Author ORCID Identifier

https://orcid.org/0000-0003-1452-2638

Year of Publication

2020

Degree Name

Doctor of Philosophy (PhD)

Document Type

Doctoral Dissertation

College

Education

Department

Educational, School, and Counseling Psychology

First Advisor

Dr. Danelle Stevens-Watkins

Second Advisor

Dr. Candice Hargons

Abstract

In 2017, prominent counseling psychologists stressed the need to make Whiteness and allyship a focus of future research. In particular, they noted that a comprehensive definition of what it means to be White was missing from the extant literature within counseling psychology. Using interpretative phenomenological analysis (IPA), the present study recruited 10 White individuals, who self-identified as an ally, and asked them to describe how they experienced being White and an ally in their everyday lives. Findings revealed that White culture and White privilege have components that are visible and invisible to White individuals. The more visible component of White privilege was outgroup disadvantage, as only one participant recognized ingroup advantage. The visible portion of White culture entailed a belief in the ideology that hard work yields societal rewards. The invisible portion of White culture entailed a belief in White superiority and the corresponding belief in the inferiority of people of color. Results also revealed that lack of awareness of and fear of losing White privilege impeded the actions of aspiring allies. Whereas, letting people of color lead and educating other Whites were strategies used that attempted to minimize the use of White privilege in allyship.
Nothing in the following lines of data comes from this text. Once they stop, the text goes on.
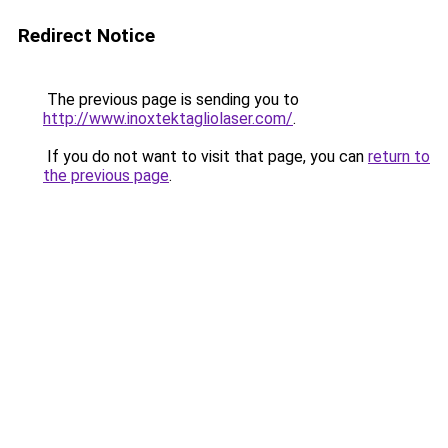
Redirect Notice
The previous page is sending you to
http://www.inoxtektagliolaser.com/
.
If you do not want to visit that page, you can
return to
the previous page
.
Findings from this dissertation may help counseling psychologists understand White culture and White privilege in greater depth, which should inform how graduate training programs train clinicians and aspiring allies. Findings may also help counseling psychologists develop a comprehensive definition of Whiteness, which has been absent from the extant empirical literature.

Digital Object Identifier (DOI)

https://doi.org/10.13023/etd.2020.262

Funding Information

In 2017, the Arvle and Ellen Thacker Turner Research Fund provided a $1,000 grant award for this dissertation. The funding was used to hire a transcription company to assist with the transcribing of qualitative interviews.